Tres segundos que se unieron en mi memoria a tantas otras experiencias acuáticas en mi –ya larga- vida. Las primeras clases de natación a mis diez años: ya nadaba, pero me daba miedo tirarme desde el trampolín bajo. Parada yo en la punta como una estaca, la instructora se acercó por detrás dándome un empujoncito mientras me aguardaban otras dos asistentes: naturalmente salí nadando y curé mi miedo gracias al bautismo. Luego, en la secundaria y ya inscriptas en un club con mi compañera de banco, fuimos a la pileta cubierta donde Pablo el bañero, un hombre fibroso, de piel curtida y pancita de sesenta años, que había sido campeón de cruce a nado del Rio de la Plata, nos tomó de aprendices y nos enseñó todos los estilos: crawl, pecho, espalda, delfín, vuelta americana, a tirarnos de cabeza. Cuando comencé la facultad y también a usar lentes de contacto, dejé la natación. Desde esa edad, mis incursiones acuáticas fueron esporádicas y medidas.
Mi signo y ascendente son de agua. El agua aparece infinidad de veces en mis sueños. El último que recuerdo, hará un par de años, justamente me ubicaba en un lugar hipotético del delta, nadando como una delfina de aquí para allá en unos anchos y apacibles arroyos rodeados de verde. Otros sueños han sido entre bordes urbanos y el río, (el Rio de la Plata), recorriendo zonas imaginarias que se inundaban, terrenos fangosos y rodeados de escombros por donde caminaba.
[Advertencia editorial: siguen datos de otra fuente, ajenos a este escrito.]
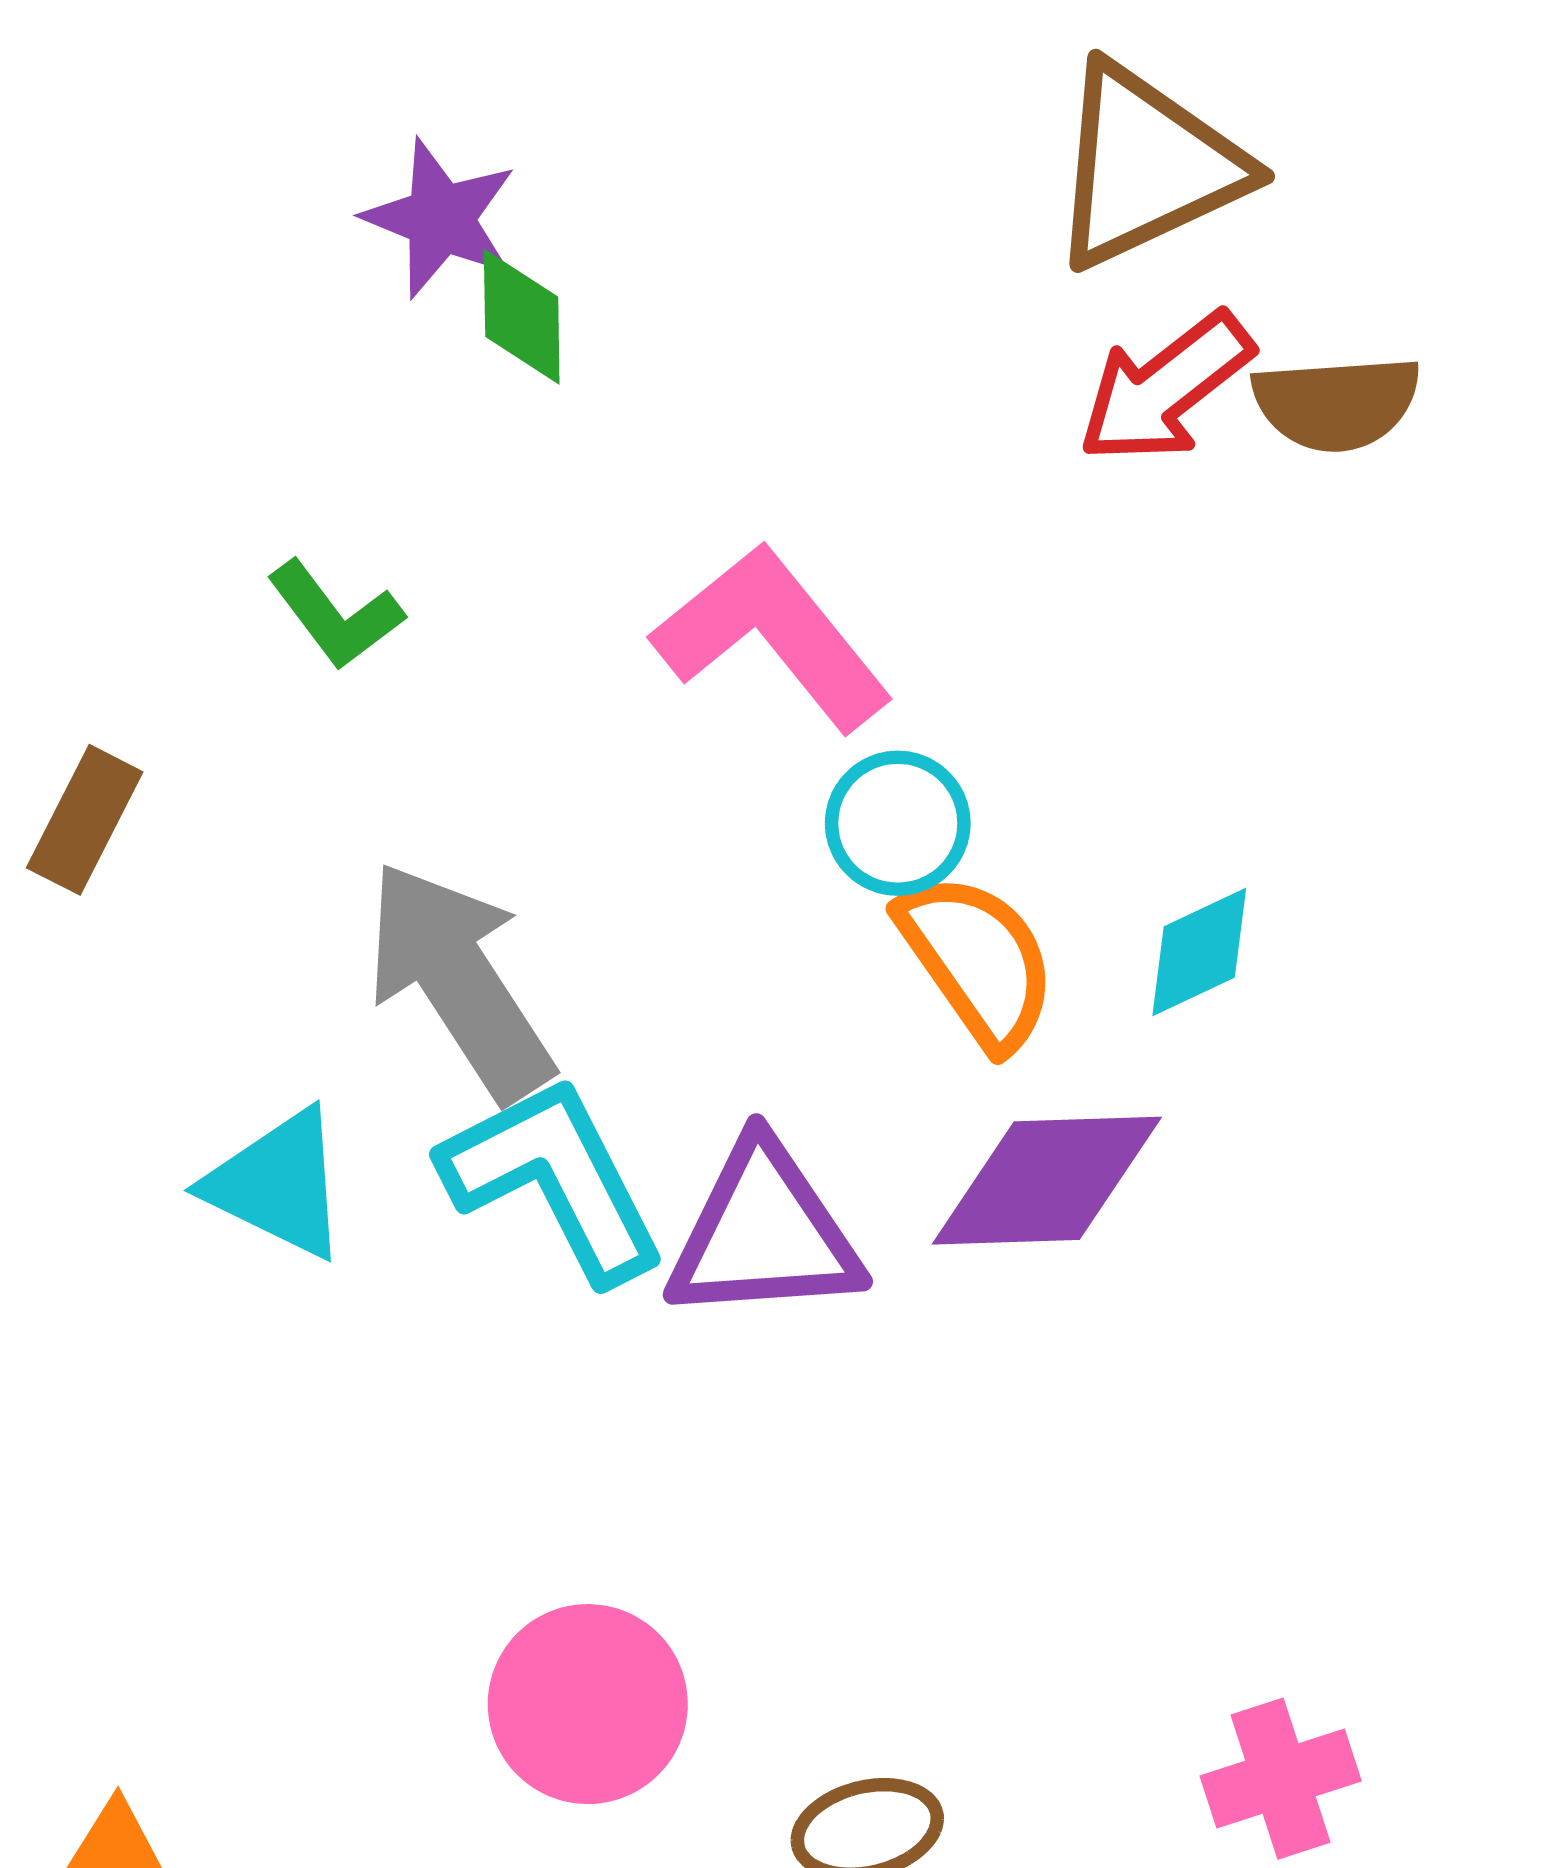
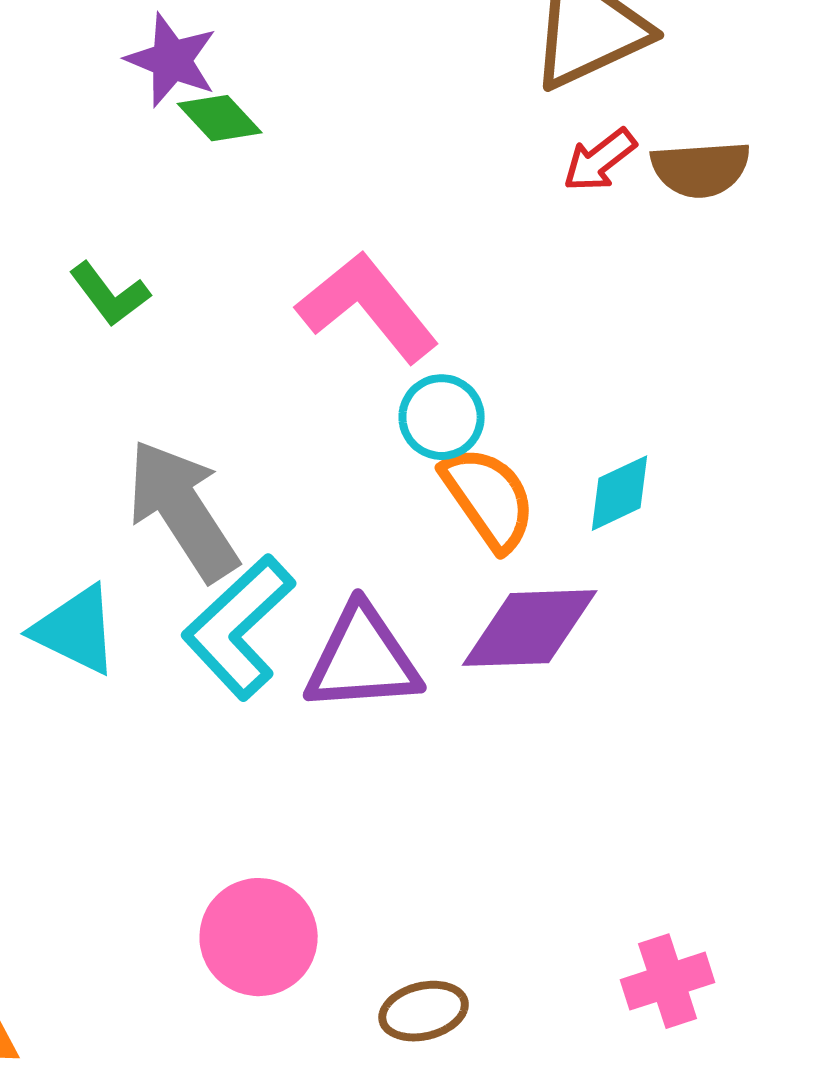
green diamond: (522, 317) -> (220, 118), turned -42
red arrow: (1165, 388) -> (600, 160), size x0.7
cyan L-shape: (554, 1179) -> (239, 627), turned -106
Recuerdo el sueño donde iba en un ómnibus por una surreal costanera atravesando caseríos extraños a un lado, hasta que se internaba entre islas marginales hacia puentes rodeados de olas gigantes, majestuosas, y sorprendentemente azules.
Agua y angustia se relacionaron cuando vivía sola en un departamento interno, justo en la época en que mi madre enfermó (“Bordes y desbordes, el desmoronamiento de los acantilados del alma”, escribí). Mi madre, que de pequeña casi se ahogó en una laguna, allá en el Chaco. Historias de inmigrantes y precariedades, vulnerabilidades y resiliencia. En esa época y creo que por largos años, padecí de llanto fácil, demasiada agua interna para contener. Me llevó algunas décadas poder construir estos bordes tan necesarios.
Luego de ese lapso indeterminado, por fin, el efecto rebote por el peso del agua me impulsó hacia la tranquilidad de emerger a la superficie, al aire, a respirar con la cabeza afuera, con una leve molestia por haber tragado involuntariamente algo de agua pero el alivio de estar en el mundo. Todos me miraron, recibí algún comentario irónico del dueño de la lancha por el modo original en que me había dejado caer al agua.
Pasar del medio acuático donde los sonidos internos retumban y la visión es negada, donde el tiempo se estira, hasta que irrumpe la violencia de la contracción para emerger al mundo del aire y los pies sobre la tierra... ¿Serán, acaso, estos tres segundos un nuevo renacer?